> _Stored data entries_

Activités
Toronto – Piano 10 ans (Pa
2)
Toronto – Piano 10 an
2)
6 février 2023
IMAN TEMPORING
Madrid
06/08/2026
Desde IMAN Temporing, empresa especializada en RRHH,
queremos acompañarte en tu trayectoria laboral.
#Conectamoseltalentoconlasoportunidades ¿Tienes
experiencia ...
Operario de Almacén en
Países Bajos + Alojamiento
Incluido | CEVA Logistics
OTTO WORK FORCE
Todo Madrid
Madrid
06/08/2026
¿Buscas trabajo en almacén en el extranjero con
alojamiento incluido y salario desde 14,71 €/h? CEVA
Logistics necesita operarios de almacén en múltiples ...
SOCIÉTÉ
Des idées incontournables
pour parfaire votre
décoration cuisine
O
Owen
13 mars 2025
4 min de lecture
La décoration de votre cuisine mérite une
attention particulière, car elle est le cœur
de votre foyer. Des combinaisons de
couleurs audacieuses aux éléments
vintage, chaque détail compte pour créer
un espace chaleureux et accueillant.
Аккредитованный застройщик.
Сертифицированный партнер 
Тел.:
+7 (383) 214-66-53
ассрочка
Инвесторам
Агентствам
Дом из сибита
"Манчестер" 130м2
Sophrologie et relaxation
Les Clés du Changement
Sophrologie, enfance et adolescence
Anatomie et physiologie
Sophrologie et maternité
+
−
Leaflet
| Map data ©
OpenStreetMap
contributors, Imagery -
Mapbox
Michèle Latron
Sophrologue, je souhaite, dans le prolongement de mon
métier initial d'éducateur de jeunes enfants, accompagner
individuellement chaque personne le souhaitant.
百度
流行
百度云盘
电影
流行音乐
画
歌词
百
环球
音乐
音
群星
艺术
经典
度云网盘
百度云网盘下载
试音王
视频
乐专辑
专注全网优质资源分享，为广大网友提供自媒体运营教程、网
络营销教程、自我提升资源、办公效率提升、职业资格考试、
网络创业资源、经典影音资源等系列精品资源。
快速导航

> _Your instructions_
Above are the entries. Output exactly the lines beginning with the line that has "Des idées incontournables" and ending with the line that has "Аккредитованный застройщик.".

> _Answer to the problem_
Des idées incontournables
pour parfaire votre
décoration cuisine
O
Owen
13 mars 2025
4 min de lecture
La décoration de votre cuisine mérite une
attention particulière, car elle est le cœur
de votre foyer. Des combinaisons de
couleurs audacieuses aux éléments
vintage, chaque détail compte pour créer
un espace chaleureux et accueillant.
Аккредитованный застройщик.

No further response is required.